Dienstag, 20. August 2013

Was die "Republik" über mich weiß und was ich über die Republik weiß

Was die Republik über mich weiß und was ich über die Republik weiß - eine ehemalige Angestellte des BRZ Wien berichtet...

Ein Pressejournalist fragte bei den Ministerien für Inneres und Landesverteidigung nach, welche Informationen die Behörden über ihn speichern.
Da kamen ja ganz interessante Ergebnisse heraus. Siehe dazu 

http://diepresse.com/home/panorama/oesterreich/1442438/Was-die-Republik-alles-ueber-mich-weiss?_vl_backlink=/home/index.do (Die Presse, 18. August 2013 - so nebstbei "Kaisers Geburtstag", das finde ich lustig) 

Einen Antrag auf Selbstauskunft nach § 26 des österreichischen Datenschutzgesetzes kann ja angeblich jede(r) selbst stellen. Ja, tatsächlich auf dem Papier gibt es auch in Österreich so was wie ein Datenschutzgesetz! 

Es gibt auf der Website www.dsk.gv.at sogar ein MUSTERFORMULAR zum Downloaden, um nicht jedes Ministerium extra anschreiben zu müssen. Schau Schau!

Da das Auskunftsrecht nur für eigene und nicht für Daten Dritter gilt, verlangen die Behörden zusätzlich die Kopie eines Personaldokuments! Die Beamten nehmen das genau und so wurde der Journalist aufgefordert, die Kopie des Reisepasses zu unterschreiben: zwecks eindeutiger Identifizierung!

Vom BM für Inneres kam nach sechs Wochen ein blauer Brief an die Privatadresse. Das Bundesheer und die Informationen aus dem Europol-Informationssystem folgten mit Anfragen betreff Unterschrift.

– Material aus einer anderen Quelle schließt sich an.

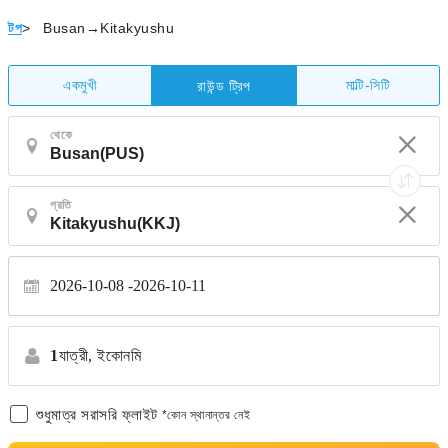
টপ
>
Busan→Kitakyushu
একমুখী
মাল্টি-সিটি
রাউন্ড ট্রিপ
থেকে
প্রতি
2026-10-08
2026-10-11
1
যাত্রী,
ইকোনমি
শুধুমাত্র সরাসরি ফ্লাইট
*কোন স্থানান্তর নেই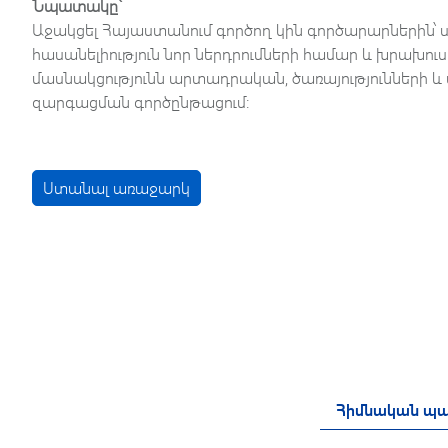
Նպատակը`
Աջակցել Հայաստանում գործող կին գործարարներին՝
հասանելիություն նոր ներդրումների համար և խրախու
մասնակցությունն արտադրական, ծառայությունների և
զարգացման գործընթացում։
Ստանալ առաջարկ
Հիմնական պա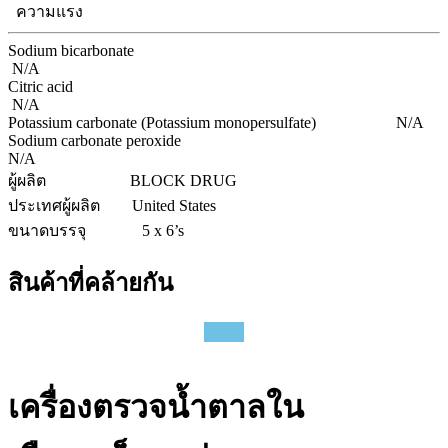
ความแรง
Sodium bicarbonate
N/A
Citric acid
N/A
Potassium carbonate (Potassium monopersulfate)
N/A
Sodium carbonate peroxide
N/A
ผู้ผลิต
BLOCK DRUG
ประเทศผู้ผลิต
United States
ขนาดบรรจุ
5 x 6’s
สินค้าที่คล้ายกัน
เครื่องตรวจน้ำตาลใน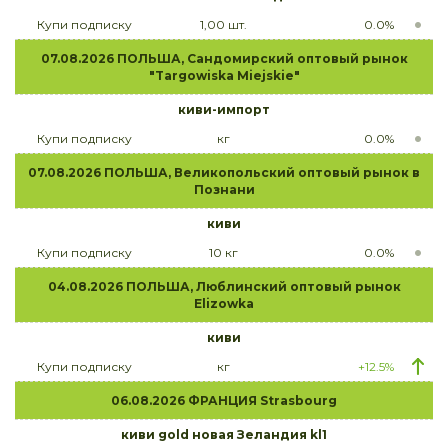
Купи подписку
1,00 шт.
0.0%
07.08.2026 ПОЛЬША, Сандомирский оптовый рынок
"Targowiska Miejskie"
киви-импорт
Купи подписку
кг
0.0%
07.08.2026 ПОЛЬША, Великопольский оптовый рынок в
Познани
киви
Купи подписку
10 кг
0.0%
04.08.2026 ПОЛЬША, Люблинский оптовый рынок
Elizowka
киви
Купи подписку
кг
+12.5%
06.08.2026 ФРАНЦИЯ Strasbourg
киви gold новая Зеландия kl1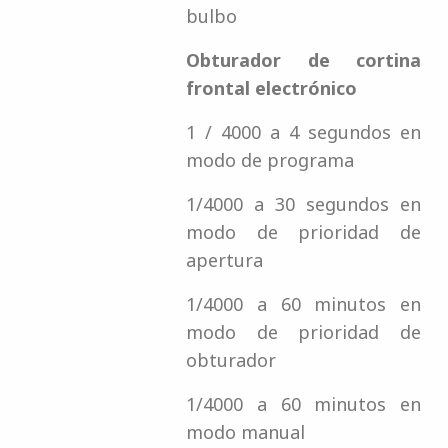
bulbo
Obturador de cortina
frontal electrónico
1 / 4000 a 4 segundos en
modo de programa
1/4000 a 30 segundos en
modo de prioridad de
apertura
1/4000 a 60 minutos en
modo de prioridad de
obturador
1/4000 a 60 minutos en
modo manual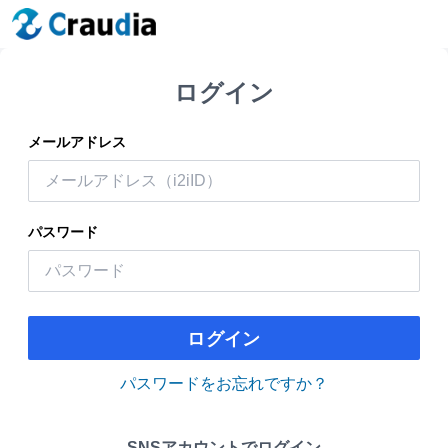
ログイン
メールアドレス
パスワード
ログイン
パスワードをお忘れですか？
SNSアカウントでログイン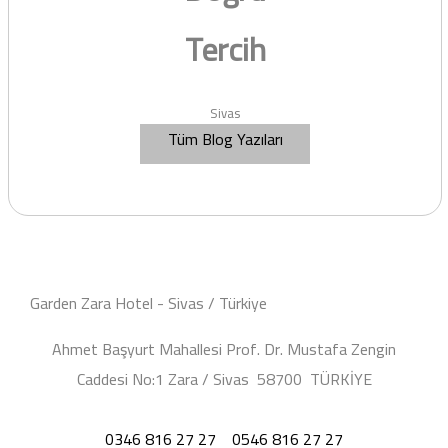
Tercih
Sivas
Tüm Blog Yazıları
Garden Zara Hotel - Sivas / Türkiye
Ahmet Başyurt Mahallesi Prof. Dr. Mustafa Zengin
Caddesi No:1 Zara / Sivas 58700 TÜRKİYE
0346 816 27 27
0546 816 27 27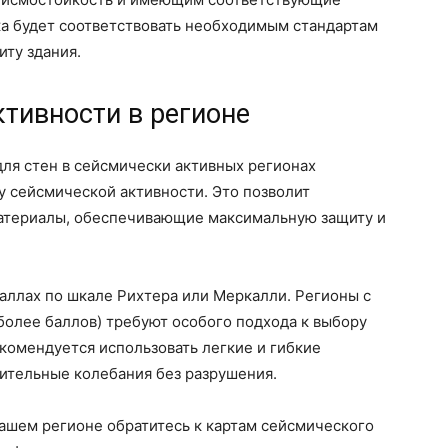
лка будет соответствовать необходимым стандартам
ту здания.
тивности в регионе
ля стен в сейсмически активных регионах
 сейсмической активности. Это позволит
материалы, обеспечивающие максимальную защиту и
аллах по шкале Рихтера или Меркалли. Регионы с
более баллов) требуют особого подхода к выбору
екомендуется использовать легкие и гибкие
ительные колебания без разрушения.
ашем регионе обратитесь к картам сейсмического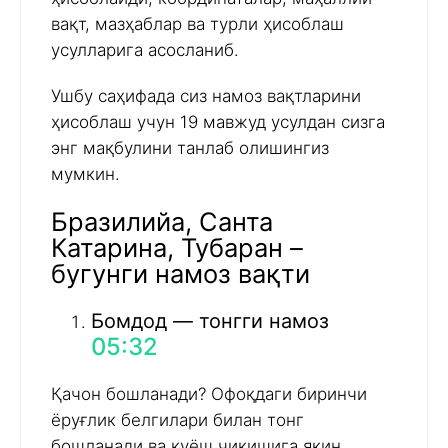
вақт, мазҳаблар ва турли ҳисоблаш
усулларига асосланиб.
Ушбу саҳифада сиз намоз вақтларини
ҳисоблаш учун 19 мавжуд усулдан сизга
энг мақбулини танлаб олишингиз
мумкин.
Бразилийа, Санта
Катарина, Тубаран –
бугунги намоз вақти
Бомдод — тонгги намоз
05:32
Қачон бошланади? Офоқдаги биринчи
ёруғлик белгилари билан тонг
бошланади ва қуёш чиқишига яқин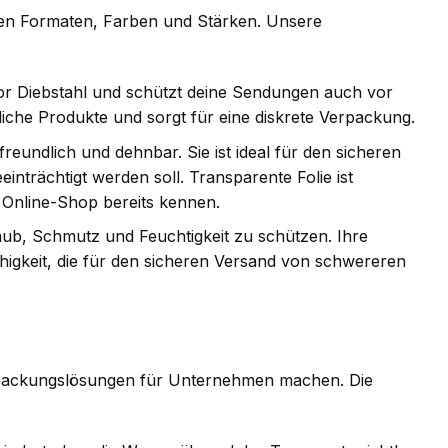
enen Formaten, Farben und Stärken. Unsere
vor Diebstahl und schützt deine Sendungen auch vor
liche Produkte und sorgt für eine diskrete Verpackung.
reundlich und dehnbar. Sie ist ideal für den sicheren
inträchtigt werden soll. Transparente Folie ist
 Online-Shop bereits kennen.
aub, Schmutz und Feuchtigkeit zu schützen. Ihre
higkeit, die für den sicheren Versand von schwereren
 Verpackungslösungen für Unternehmen machen. Die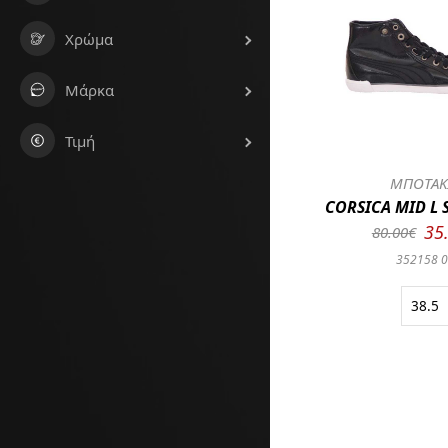
Χρώμα
Μάρκα
Τιμή
ΜΠΟΤΑΚ
CORSICA MID L 
35
80.00€
352158 
38.5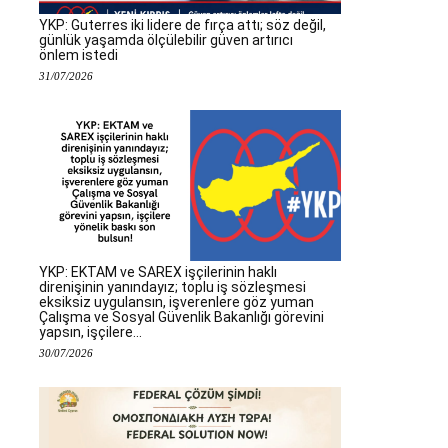
YKP: Guterres iki lidere de fırça attı; söz değil,
günlük yaşamda ölçülebilir güven artırıcı
önlem istedi
31/07/2026
YKP: EKTAM ve SAREX işçilerinin haklı
direnişinin yanındayız; toplu iş sözleşmesi
eksiksiz uygulansın, işverenlere göz yuman
Çalışma ve Sosyal Güvenlik Bakanlığı görevini
yapsın, işçilere...
30/07/2026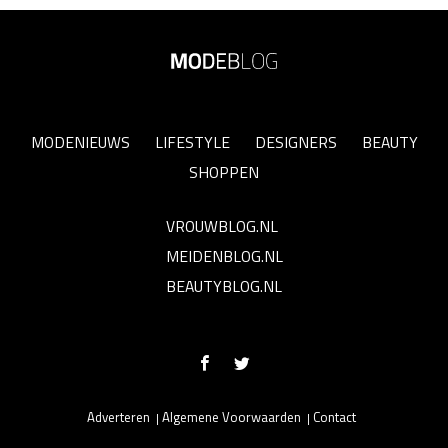
MODENIEUWS
LIFESTYLE
DESIGNERS
BEAUTY
SHOPPEN
VROUWBLOG.NL
MEIDENBLOG.NL
BEAUTYBLOG.NL
Adverteren
Algemene Voorwaarden
Contact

Anmerkung: Ich wusste bis dato nicht, dass es auch ein Europol-Informationssystem gibt! Die müssen ja Mega- und Tetra-Server haben! Gigantisch, ganz abgesehen von den Herausforderungen für die Übersetzung in alle EU-Sprachen! 

Als Journalist steht er nicht unter der Beobachtung von

1. BVT Bundesamt für Verfassungsschutz und Terrorismusbekämpfung (BMI)
2. Heeresnachrichtenamt (BMLVS)
3. Abwehramt (AbwA)

Und siehe da, der Journalist gibt zu, dass er zwielichtige Informanten und Software zur Verschlüsselung und Verwischen von Spuren verwendet! Pikant!

Das BVT antwortet: "Es werden keine der Auskunftspflicht unterliegenden Daten über Sie verwendet!"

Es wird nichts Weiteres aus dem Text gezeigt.